The ECA will seek to provide gamers with "a voice" by presenting the issues that gamers care about to state and local politicians (not federal?). With console manufacturers taking to the streets, criticism of the ESRB growing, court cases taking turns for the worse, and an upcoming election, the timing couldn't be better. Annual membership, available at their site, will set you back $20 big ones, but in exchange they're offering " substantial community and affinity benefits." But don't worry about your money going into some fat cat's silk-lined billfold, the ECA is a 501(c)(4) membership organization, which means they're not making any money.
The closest analogy we can come up with for the ECA is the National Rifle Association, a consumer advocacy group dedicated to protecting citizen's Second Amendment right to bear arms. Sound familiar? Considering the NRA reports nearly half of all families own a gun while, according the ESA, 69% of American "heads of households" play video games, it sounds to us like they may have a strong backing. So, Joystiqers, are you in?
[Update: Hal perhaps took some umbrage with our NRA comparison (we totally saw that coming), and he emailed us his thoughts:
"As for analogous membership organizations, I'm not sure that there are any that fit well given what we're up against and the scope and scale of our efforts.
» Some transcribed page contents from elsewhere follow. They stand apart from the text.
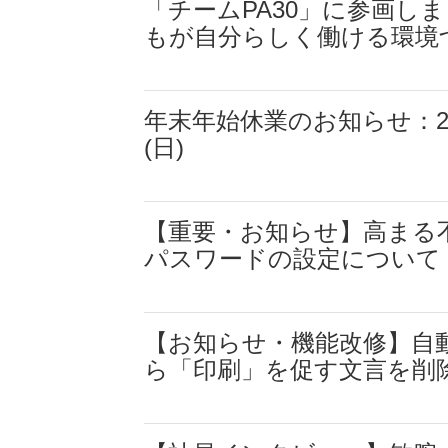
「チームPA30」に参画し
もが自分らしく働ける環境
年末年始休業のお知らせ：2025
(日)
【重要・お知らせ】高まる
パスワードの設定について
【お知らせ・機能改修】自
ら「印刷」を促す文言を削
I can tell you that I have admired three other membership organizations which we try to emulate in differing ways: AAA, AARP and MoveOn.org: AAA because they provide a wealth of services to members that easily clears the value proposition; AARP because they do an outstanding job at community building; and MoveOn.org because they have been very effective at galvanizing their constituents using digital advocacy and grass roots empowerment."